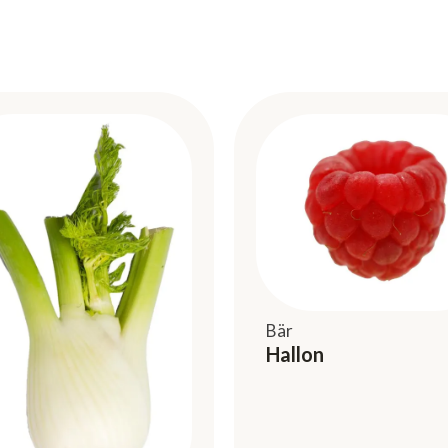
Bär
Hallon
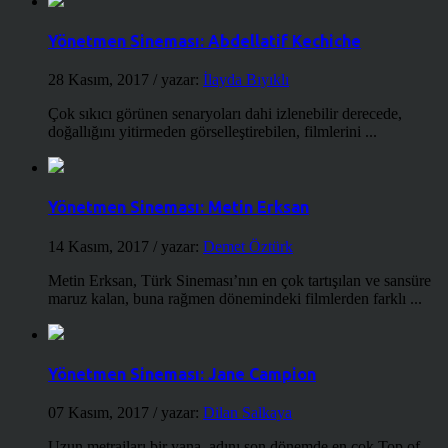
Yönetmen Sineması: Abdellatif Kechiche
28 Kasım, 2017
/ yazar:
İlayda Bıyıklı
Çok sıkıcı görünen senaryoları dahi izlenebilir derecede,
doğallığını yitirmeden görselleştirebilen, filmlerini ...
Yönetmen Sineması: Metin Erksan
14 Kasım, 2017
/ yazar:
Demet Öztürk
Metin Erksan, Türk Sineması’nın en çok tartışılan ve sansüre
maruz kalan, buna rağmen dönemindeki filmlerden farklı ...
Yönetmen Sineması: Jane Campion
07 Kasım, 2017
/ yazar:
Dilan Salkaya
Uzun metrajları bir yana, adını son dönemde en çok Top of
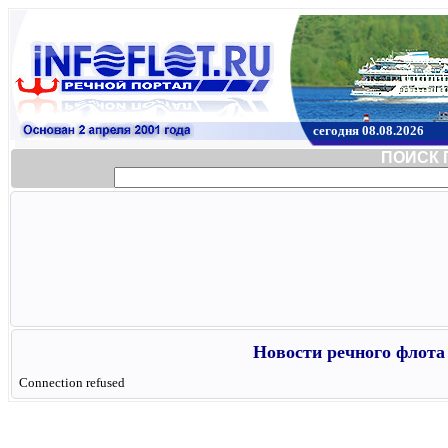
сегодня 08.08.2026
ПОИСК 
Новости речного флота 
Connection refused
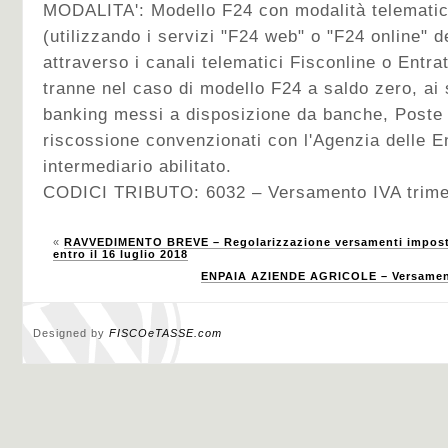
MODALITA':
Modello F24 con modalità telematic
(utilizzando i servizi "F24 web" o "F24 online" d
attraverso i canali telematici Fisconline o Entra
tranne nel caso di modello F24 a saldo zero, ai s
banking messi a disposizione da banche, Poste I
riscossione convenzionati con l'Agenzia delle E
intermediario abilitato.
CODICI TRIBUTO: 6032 – Versamento IVA trimes
«
RAVVEDIMENTO BREVE – Regolarizzazione versamenti imposte 
entro il 16 luglio 2018
ENPAIA AZIENDE AGRICOLE – Versamento
Designed by
FISCOeTASSE.com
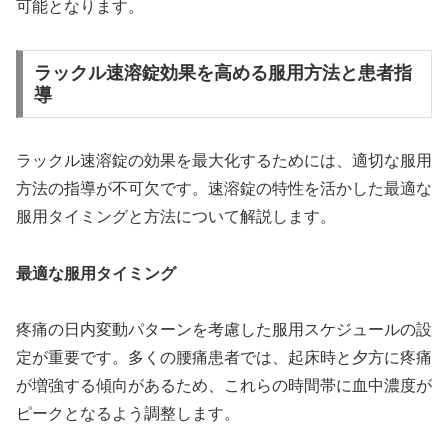
可能となります。
ラックル速溶錠効果を高める服用方法と患者指
導
ラックル速溶錠の効果を最大化するためには、適切な服用
方法の指導が不可欠です。速溶錠の特性を活かした最適な
服用タイミングと方法について解説します。
最適な服用タイミング
疼痛の日内変動パターンを考慮した服用スケジュールの設
定が重要です。多くの腰痛患者では、起床時と夕方に疼痛
が増強する傾向があるため、これらの時間帯に血中濃度が
ピークとなるよう調整します。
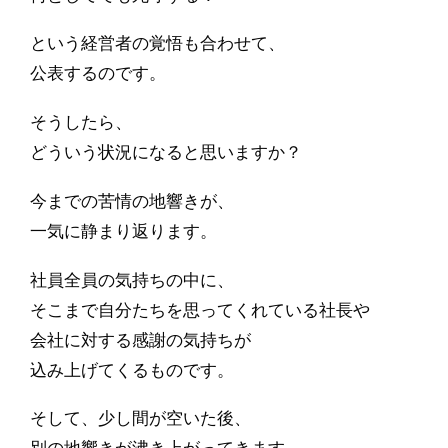
という経営者の覚悟も合わせて、
公表するのです。
そうしたら、
どういう状況になると思いますか？
今までの苦情の地響きが、
一気に静まり返ります。
社員全員の気持ちの中に、
そこまで自分たちを思ってくれている社長や
会社に対する感謝の気持ちが
込み上げてくるものです。
そして、少し間が空いた後、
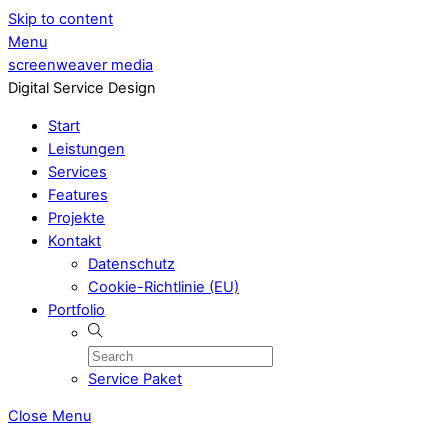
Skip to content
Menu
screenweaver media
Digital Service Design
Start
Leistungen
Services
Features
Projekte
Kontakt
Datenschutz
Cookie-Richtlinie (EU)
Portfolio
Service Paket
Close Menu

* * * *

YOUR GOAL –
Your reply should be the number of lines in the listing above that contain "Versamento", with nothing added.

OUTPUT FOR THIS EXERCISE –
2